Find below: Resources to help with papers, info on postgraduate philosophy options, more philosophy talks in St Andrews, and more.
Some of this links require an Athens login. You can pick one of these up at the University Library.
St. Andrew's University Philosophy Homepage
The Overview Resources:
These three provide a solid grounding on almost any topic, without you having to read the papers. Sounds fantastic, but you should be aware some are really rather bias. There is no substitute for reading the paper first hand.
Stanford Encyclopaedia of Philosophy: Almost every philosophical topic covered (mostly) by leading scholars in their field. It can get tricky, it can be biased, but it can be a tutorial life-saver. It shouldn't replace speaking to your tutor, but it is a brilliant resource.
Routledge Encyclopaedia: Requires and Athens account (see above). This is similar to the SEP above, and covers many of the same topics.
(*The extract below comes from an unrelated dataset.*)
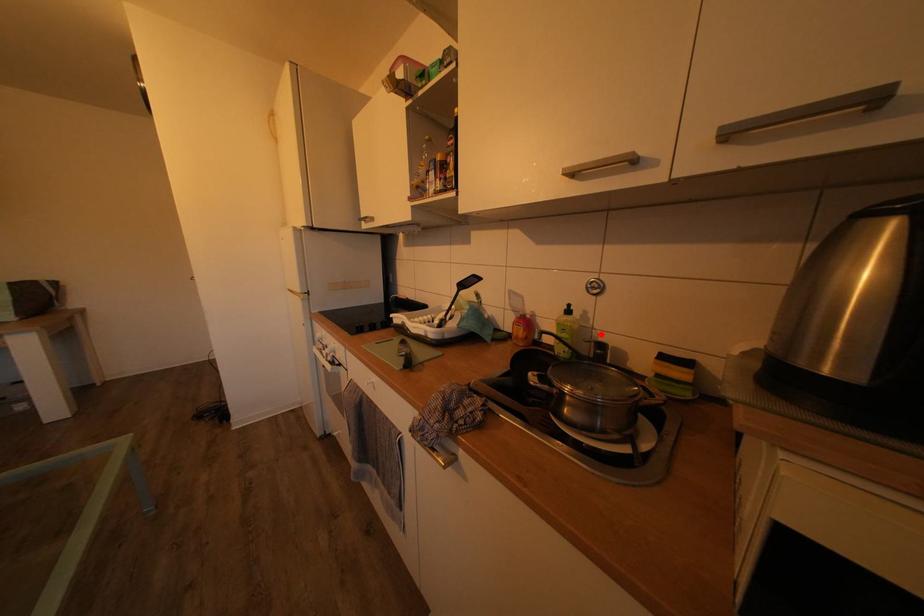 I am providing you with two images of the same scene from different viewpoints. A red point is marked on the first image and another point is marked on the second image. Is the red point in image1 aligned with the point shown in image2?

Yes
It's often more accessible than the SEP, so reading both entries is a good start to any topic.
Internet Encyclopaedia of Philosophy: Again similar to the two links above, but this boasts peer-reviewed articles. Take a look at all three and pick you favourite.
Jim Pryor Guide: This is not substitute for going to your tutor's office hour, but many in the department recommend this no-nonsense guide to writing a clear and concise analytic philosophy paper.
Philosophy Talks around St Andrews:
Philosophy Club: Meets 5 or 6 Wednesdays a semester in Edgecliffe at 4:15. Check for regular updates about the speakers.
Where To Find a Paper: Generally just whack the search into GoogleScholar . What you are looking for will usually pop up. Be aware however you wont necessarily have access to the link GS supplies. Try looking elsewhere, such as the links below.
Jstor: A simple search engine of online Journals. Try to limit what you're searching to just Philosophy, otherwise you risk getting lots
of unsuitable stuff. (You will need Athens to get the whole downloadable PDF.)
PhilPapers: A bit more general than Jstor, you can simply browse by topic area (i.e. epistemology, metaphysics etc). A good resource if Jstor turns nothing up.
Also don't forget that the library has access to many e-books. Some of which may contain the specific papers you're looking for.